Hi,
Markus Neteler schrieb:
On Sat, Jun 02, 2007 at 01:00:12PM +0100, Glynn Clements wrote:
Markus Neteler wrote:
would it be much work to fix this:
GRASS 6.3.cvs (nc_spm_05):~ > r.statistics base=landuse96_28m \
cover=elevation out=elevstats_avg method=average
ERROR: This module currently only works for integer (CELL) maps
Rounding elevation to CELL first isn't a great option.
1. r.statistics works by reclassing the base map, so the base map
can't be FP.
In this case I meant the cover map "elevation" which is rejected.
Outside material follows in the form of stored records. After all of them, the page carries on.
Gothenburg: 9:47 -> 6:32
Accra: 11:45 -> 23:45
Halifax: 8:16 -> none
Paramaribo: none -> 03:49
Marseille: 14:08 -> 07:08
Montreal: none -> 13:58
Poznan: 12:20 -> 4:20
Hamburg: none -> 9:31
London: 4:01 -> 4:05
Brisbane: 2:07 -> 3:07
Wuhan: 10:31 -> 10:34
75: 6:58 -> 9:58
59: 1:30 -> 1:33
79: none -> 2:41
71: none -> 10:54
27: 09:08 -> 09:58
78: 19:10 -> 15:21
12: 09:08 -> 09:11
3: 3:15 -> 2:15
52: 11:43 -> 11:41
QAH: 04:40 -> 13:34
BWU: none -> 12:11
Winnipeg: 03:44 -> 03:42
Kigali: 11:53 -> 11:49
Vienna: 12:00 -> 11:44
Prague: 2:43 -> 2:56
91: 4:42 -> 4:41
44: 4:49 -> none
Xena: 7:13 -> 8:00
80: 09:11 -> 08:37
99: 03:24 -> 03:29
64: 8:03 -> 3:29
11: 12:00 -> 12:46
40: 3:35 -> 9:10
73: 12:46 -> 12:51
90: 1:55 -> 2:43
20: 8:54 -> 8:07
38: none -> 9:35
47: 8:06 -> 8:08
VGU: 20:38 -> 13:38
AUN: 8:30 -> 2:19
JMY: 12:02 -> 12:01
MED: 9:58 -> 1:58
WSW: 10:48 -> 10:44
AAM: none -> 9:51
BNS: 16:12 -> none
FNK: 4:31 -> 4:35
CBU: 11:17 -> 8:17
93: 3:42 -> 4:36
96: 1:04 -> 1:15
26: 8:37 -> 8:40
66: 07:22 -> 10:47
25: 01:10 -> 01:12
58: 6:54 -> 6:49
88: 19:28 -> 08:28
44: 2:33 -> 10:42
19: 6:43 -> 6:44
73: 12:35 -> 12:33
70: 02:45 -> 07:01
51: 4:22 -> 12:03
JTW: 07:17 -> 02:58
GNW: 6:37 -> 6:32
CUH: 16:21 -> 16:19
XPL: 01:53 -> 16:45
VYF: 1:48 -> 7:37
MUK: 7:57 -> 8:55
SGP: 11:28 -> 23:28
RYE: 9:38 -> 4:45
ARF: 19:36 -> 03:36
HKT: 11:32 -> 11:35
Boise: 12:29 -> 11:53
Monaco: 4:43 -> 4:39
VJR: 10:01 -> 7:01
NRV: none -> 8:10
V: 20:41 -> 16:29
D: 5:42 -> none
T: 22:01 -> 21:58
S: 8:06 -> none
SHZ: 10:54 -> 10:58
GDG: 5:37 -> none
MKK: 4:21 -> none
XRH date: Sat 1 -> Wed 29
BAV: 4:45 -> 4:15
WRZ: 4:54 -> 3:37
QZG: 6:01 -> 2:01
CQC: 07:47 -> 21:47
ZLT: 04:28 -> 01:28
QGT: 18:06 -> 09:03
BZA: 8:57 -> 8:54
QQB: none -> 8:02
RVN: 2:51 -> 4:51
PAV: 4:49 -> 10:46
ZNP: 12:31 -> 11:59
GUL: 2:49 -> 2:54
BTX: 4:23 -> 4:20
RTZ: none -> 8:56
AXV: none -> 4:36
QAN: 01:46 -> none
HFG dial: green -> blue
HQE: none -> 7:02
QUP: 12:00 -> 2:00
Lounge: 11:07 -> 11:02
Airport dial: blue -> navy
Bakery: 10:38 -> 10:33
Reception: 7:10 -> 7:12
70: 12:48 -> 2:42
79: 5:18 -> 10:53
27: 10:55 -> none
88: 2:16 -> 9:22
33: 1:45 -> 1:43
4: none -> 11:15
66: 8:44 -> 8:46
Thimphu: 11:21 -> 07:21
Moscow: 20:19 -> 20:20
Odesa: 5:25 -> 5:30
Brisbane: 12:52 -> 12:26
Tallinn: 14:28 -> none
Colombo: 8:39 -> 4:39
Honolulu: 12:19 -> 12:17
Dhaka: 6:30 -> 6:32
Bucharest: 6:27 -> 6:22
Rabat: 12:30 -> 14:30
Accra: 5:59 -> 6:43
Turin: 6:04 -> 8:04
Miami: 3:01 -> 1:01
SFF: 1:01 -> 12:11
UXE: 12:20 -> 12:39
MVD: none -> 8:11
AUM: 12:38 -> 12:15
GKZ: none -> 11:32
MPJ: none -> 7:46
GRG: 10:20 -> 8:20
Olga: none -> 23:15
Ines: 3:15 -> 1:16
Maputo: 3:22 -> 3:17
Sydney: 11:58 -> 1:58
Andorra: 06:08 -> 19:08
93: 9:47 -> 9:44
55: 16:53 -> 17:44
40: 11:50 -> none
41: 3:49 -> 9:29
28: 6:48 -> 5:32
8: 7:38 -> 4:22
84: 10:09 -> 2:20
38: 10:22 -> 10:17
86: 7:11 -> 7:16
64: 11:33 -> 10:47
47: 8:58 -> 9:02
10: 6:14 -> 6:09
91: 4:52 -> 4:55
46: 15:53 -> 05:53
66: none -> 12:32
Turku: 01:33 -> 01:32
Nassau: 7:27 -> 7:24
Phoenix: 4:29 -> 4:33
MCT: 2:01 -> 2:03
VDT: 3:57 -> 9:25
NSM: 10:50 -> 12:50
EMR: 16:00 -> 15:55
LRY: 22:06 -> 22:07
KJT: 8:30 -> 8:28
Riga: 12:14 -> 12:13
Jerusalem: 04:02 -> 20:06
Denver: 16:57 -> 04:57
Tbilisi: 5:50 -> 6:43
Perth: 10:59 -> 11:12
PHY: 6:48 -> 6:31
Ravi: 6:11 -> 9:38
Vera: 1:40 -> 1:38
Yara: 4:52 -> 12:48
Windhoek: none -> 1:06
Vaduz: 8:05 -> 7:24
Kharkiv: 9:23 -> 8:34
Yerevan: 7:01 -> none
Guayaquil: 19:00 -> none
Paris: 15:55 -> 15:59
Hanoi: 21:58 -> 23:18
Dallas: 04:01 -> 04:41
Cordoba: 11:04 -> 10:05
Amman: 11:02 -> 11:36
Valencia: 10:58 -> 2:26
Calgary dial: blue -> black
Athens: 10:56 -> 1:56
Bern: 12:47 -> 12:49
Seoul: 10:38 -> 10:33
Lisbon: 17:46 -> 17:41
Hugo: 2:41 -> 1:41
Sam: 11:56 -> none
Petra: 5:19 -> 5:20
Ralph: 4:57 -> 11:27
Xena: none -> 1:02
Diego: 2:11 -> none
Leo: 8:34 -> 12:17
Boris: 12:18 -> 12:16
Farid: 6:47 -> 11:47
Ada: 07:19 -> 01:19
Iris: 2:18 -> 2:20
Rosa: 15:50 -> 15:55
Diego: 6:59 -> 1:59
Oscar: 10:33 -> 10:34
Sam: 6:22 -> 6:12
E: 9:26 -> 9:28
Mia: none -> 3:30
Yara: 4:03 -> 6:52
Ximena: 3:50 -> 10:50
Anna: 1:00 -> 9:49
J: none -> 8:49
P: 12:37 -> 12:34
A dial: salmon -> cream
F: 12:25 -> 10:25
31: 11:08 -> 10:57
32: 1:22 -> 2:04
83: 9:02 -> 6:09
landuse96_28m is a CELL map, elevation FCELL.
2. r.statistics uses r.stats to calculate the statistics, and r.stats
reads its inputs as CELL.
In this case, r.statistics could also accept an FCELL map
without complaining? Currently I need extra steps to round
elevation to a CELL map before running r.statistics.
r.stats is inherently based upon discrete categories. Even if it reads
FP maps as FP, you would need to quantise the values, otherwise you
would end up with every cell as its own category with count == 1. This
would require memory proportional to the size of the input map
multiplied by a significant factor (48-64 bytes per cell, or even
more).
To handle FP data, you really need a completely new approach which
computes aggregates incrementally, using an accumulator. This would
limit it to aggregates which can be computed that way, e.g. count,
sum, mean, variance and standard deviation.
I darkly remember that Soeren has something already in the works.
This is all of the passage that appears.